> **Exercise description**: Word for word, copy the entire listing.

> **Data shown**:
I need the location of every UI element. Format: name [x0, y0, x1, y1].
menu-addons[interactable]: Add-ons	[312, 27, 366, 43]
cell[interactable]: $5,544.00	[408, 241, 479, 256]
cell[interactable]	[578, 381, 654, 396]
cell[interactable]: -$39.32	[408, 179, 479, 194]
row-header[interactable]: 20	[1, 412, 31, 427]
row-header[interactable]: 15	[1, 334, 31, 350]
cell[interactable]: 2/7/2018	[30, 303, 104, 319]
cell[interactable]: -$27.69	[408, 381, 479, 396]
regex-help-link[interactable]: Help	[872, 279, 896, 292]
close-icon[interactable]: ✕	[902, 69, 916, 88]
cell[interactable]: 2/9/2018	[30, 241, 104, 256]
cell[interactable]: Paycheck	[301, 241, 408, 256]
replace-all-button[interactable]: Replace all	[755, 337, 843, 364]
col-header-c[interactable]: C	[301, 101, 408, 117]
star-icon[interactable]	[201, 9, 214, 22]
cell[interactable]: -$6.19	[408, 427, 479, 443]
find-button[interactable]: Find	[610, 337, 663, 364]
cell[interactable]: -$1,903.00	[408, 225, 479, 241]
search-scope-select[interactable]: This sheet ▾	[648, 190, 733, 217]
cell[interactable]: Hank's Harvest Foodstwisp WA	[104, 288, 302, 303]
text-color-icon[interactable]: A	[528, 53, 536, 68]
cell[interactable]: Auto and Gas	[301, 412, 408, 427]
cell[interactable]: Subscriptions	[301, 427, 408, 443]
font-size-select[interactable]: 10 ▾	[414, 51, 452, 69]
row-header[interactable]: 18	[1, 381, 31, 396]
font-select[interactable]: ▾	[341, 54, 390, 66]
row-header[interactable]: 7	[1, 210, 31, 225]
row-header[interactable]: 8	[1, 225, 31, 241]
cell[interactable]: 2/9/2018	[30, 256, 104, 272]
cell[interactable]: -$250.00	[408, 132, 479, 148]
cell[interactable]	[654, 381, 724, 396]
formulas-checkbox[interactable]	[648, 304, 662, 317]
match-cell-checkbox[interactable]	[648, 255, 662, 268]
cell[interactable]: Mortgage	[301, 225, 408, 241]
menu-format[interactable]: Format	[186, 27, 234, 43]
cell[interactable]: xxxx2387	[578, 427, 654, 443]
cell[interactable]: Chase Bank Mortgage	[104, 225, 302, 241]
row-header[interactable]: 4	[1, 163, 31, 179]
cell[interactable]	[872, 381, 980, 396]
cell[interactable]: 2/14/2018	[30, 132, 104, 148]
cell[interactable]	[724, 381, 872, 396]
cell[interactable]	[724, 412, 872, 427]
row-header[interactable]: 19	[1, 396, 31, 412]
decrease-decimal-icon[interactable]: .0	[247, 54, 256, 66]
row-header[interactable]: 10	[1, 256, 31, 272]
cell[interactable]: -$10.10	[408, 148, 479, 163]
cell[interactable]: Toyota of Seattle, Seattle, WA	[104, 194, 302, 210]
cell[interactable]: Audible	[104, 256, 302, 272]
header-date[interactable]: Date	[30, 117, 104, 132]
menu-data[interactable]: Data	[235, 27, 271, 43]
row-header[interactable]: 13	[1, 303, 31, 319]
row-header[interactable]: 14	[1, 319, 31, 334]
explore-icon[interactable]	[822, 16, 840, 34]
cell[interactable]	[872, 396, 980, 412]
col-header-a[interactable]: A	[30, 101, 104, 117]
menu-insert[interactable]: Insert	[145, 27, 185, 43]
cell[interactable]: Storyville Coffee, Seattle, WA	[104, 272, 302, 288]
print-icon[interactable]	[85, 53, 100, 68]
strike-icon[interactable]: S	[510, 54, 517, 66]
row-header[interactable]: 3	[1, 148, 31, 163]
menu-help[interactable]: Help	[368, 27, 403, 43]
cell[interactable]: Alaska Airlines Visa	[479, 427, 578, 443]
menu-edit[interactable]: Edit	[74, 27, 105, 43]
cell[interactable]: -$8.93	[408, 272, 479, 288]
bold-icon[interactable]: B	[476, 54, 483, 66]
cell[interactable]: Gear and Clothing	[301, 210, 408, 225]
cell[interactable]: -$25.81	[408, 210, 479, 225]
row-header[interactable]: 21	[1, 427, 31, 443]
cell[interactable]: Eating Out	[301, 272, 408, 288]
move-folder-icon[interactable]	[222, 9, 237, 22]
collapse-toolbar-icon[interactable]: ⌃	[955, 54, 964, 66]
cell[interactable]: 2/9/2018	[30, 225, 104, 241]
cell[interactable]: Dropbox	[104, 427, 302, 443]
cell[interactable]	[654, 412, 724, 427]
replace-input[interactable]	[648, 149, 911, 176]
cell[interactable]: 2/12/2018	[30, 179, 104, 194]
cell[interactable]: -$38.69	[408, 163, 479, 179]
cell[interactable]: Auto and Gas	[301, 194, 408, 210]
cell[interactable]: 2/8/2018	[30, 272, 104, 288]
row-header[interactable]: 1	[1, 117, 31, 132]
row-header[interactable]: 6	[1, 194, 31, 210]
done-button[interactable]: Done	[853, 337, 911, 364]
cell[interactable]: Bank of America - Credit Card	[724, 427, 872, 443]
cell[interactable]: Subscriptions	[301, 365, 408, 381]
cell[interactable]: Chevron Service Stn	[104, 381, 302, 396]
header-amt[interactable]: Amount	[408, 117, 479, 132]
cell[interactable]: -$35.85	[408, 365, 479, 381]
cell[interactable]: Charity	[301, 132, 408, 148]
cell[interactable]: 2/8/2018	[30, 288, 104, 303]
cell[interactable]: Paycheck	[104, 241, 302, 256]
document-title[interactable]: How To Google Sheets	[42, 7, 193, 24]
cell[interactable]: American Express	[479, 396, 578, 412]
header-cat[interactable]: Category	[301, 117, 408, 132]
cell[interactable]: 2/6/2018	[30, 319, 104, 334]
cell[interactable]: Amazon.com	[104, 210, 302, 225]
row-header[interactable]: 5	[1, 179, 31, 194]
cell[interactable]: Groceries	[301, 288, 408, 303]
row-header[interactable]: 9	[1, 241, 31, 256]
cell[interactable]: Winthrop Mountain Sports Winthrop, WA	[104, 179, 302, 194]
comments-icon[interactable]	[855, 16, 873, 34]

> **Task output**:
I need the location of every UI element. Format: name [x0, y0, x1, y1].
menu-addons[interactable]: Add-ons	[312, 27, 366, 43]
cell[interactable]: $5,544.00	[408, 241, 479, 256]
cell[interactable]	[578, 381, 654, 396]
cell[interactable]: -$39.32	[408, 179, 479, 194]
row-header[interactable]: 20	[1, 412, 31, 427]
row-header[interactable]: 15	[1, 334, 31, 350]
cell[interactable]: 2/7/2018	[30, 303, 104, 319]
cell[interactable]: -$27.69	[408, 381, 479, 396]
regex-help-link[interactable]: Help	[872, 279, 896, 292]
close-icon[interactable]: ✕	[902, 69, 916, 88]
cell[interactable]: 2/9/2018	[30, 241, 104, 256]
cell[interactable]: Paycheck	[301, 241, 408, 256]
replace-all-button[interactable]: Replace all	[755, 337, 843, 364]
col-header-c[interactable]: C	[301, 101, 408, 117]
star-icon[interactable]	[201, 9, 214, 22]
cell[interactable]: -$6.19	[408, 427, 479, 443]
find-button[interactable]: Find	[610, 337, 663, 364]
cell[interactable]: -$1,903.00	[408, 225, 479, 241]
search-scope-select[interactable]: This sheet ▾	[648, 190, 733, 217]
cell[interactable]: Hank's Harvest Foodstwisp WA	[104, 288, 302, 303]
text-color-icon[interactable]: A	[528, 53, 536, 68]
cell[interactable]: Auto and Gas	[301, 412, 408, 427]
cell[interactable]: Subscriptions	[301, 427, 408, 443]
font-size-select[interactable]: 10 ▾	[414, 51, 452, 69]
row-header[interactable]: 18	[1, 381, 31, 396]
font-select[interactable]: ▾	[341, 54, 390, 66]
row-header[interactable]: 7	[1, 210, 31, 225]
row-header[interactable]: 8	[1, 225, 31, 241]
cell[interactable]: 2/9/2018	[30, 256, 104, 272]
cell[interactable]: -$250.00	[408, 132, 479, 148]
cell[interactable]	[654, 381, 724, 396]
formulas-checkbox[interactable]	[648, 304, 662, 317]
match-cell-checkbox[interactable]	[648, 255, 662, 268]
cell[interactable]: Mortgage	[301, 225, 408, 241]
menu-format[interactable]: Format	[186, 27, 234, 43]
cell[interactable]: xxxx2387	[578, 427, 654, 443]
cell[interactable]: Chase Bank Mortgage	[104, 225, 302, 241]
row-header[interactable]: 4	[1, 163, 31, 179]
cell[interactable]	[872, 381, 980, 396]
cell[interactable]: 2/14/2018	[30, 132, 104, 148]
cell[interactable]	[724, 381, 872, 396]
cell[interactable]	[724, 412, 872, 427]
row-header[interactable]: 19	[1, 396, 31, 412]
decrease-decimal-icon[interactable]: .0	[247, 54, 256, 66]
row-header[interactable]: 10	[1, 256, 31, 272]
cell[interactable]: -$10.10	[408, 148, 479, 163]
cell[interactable]: Toyota of Seattle, Seattle, WA	[104, 194, 302, 210]
cell[interactable]: Audible	[104, 256, 302, 272]
header-date[interactable]: Date	[30, 117, 104, 132]
menu-data[interactable]: Data	[235, 27, 271, 43]
row-header[interactable]: 13	[1, 303, 31, 319]
row-header[interactable]: 14	[1, 319, 31, 334]
explore-icon[interactable]	[822, 16, 840, 34]
cell[interactable]	[872, 396, 980, 412]
col-header-a[interactable]: A	[30, 101, 104, 117]
menu-insert[interactable]: Insert	[145, 27, 185, 43]
cell[interactable]: Storyville Coffee, Seattle, WA	[104, 272, 302, 288]
print-icon[interactable]	[85, 53, 100, 68]
strike-icon[interactable]: S	[510, 54, 517, 66]
row-header[interactable]: 3	[1, 148, 31, 163]
menu-help[interactable]: Help	[368, 27, 403, 43]
cell[interactable]: Alaska Airlines Visa	[479, 427, 578, 443]
menu-edit[interactable]: Edit	[74, 27, 105, 43]
cell[interactable]: -$8.93	[408, 272, 479, 288]
bold-icon[interactable]: B	[476, 54, 483, 66]
cell[interactable]: Gear and Clothing	[301, 210, 408, 225]
cell[interactable]: -$25.81	[408, 210, 479, 225]
row-header[interactable]: 21	[1, 427, 31, 443]
cell[interactable]: Eating Out	[301, 272, 408, 288]
move-folder-icon[interactable]	[222, 9, 237, 22]
collapse-toolbar-icon[interactable]: ⌃	[955, 54, 964, 66]
cell[interactable]: 2/9/2018	[30, 225, 104, 241]
cell[interactable]: Dropbox	[104, 427, 302, 443]
cell[interactable]	[654, 412, 724, 427]
replace-input[interactable]	[648, 149, 911, 176]
cell[interactable]: 2/12/2018	[30, 179, 104, 194]
cell[interactable]: -$38.69	[408, 163, 479, 179]
cell[interactable]: Auto and Gas	[301, 194, 408, 210]
cell[interactable]: 2/8/2018	[30, 272, 104, 288]
row-header[interactable]: 1	[1, 117, 31, 132]
row-header[interactable]: 6	[1, 194, 31, 210]
done-button[interactable]: Done	[853, 337, 911, 364]
cell[interactable]: Bank of America - Credit Card	[724, 427, 872, 443]
cell[interactable]: Subscriptions	[301, 365, 408, 381]
cell[interactable]: Chevron Service Stn	[104, 381, 302, 396]
header-amt[interactable]: Amount	[408, 117, 479, 132]
cell[interactable]: -$35.85	[408, 365, 479, 381]
cell[interactable]: Charity	[301, 132, 408, 148]
cell[interactable]: 2/8/2018	[30, 288, 104, 303]
cell[interactable]: Paycheck	[104, 241, 302, 256]
document-title[interactable]: How To Google Sheets	[42, 7, 193, 24]
cell[interactable]: American Express	[479, 396, 578, 412]
header-cat[interactable]: Category	[301, 117, 408, 132]
cell[interactable]: 2/6/2018	[30, 319, 104, 334]
cell[interactable]: Amazon.com	[104, 210, 302, 225]
row-header[interactable]: 5	[1, 179, 31, 194]
cell[interactable]: Groceries	[301, 288, 408, 303]
row-header[interactable]: 9	[1, 241, 31, 256]
cell[interactable]: Winthrop Mountain Sports Winthrop, WA	[104, 179, 302, 194]
comments-icon[interactable]	[855, 16, 873, 34]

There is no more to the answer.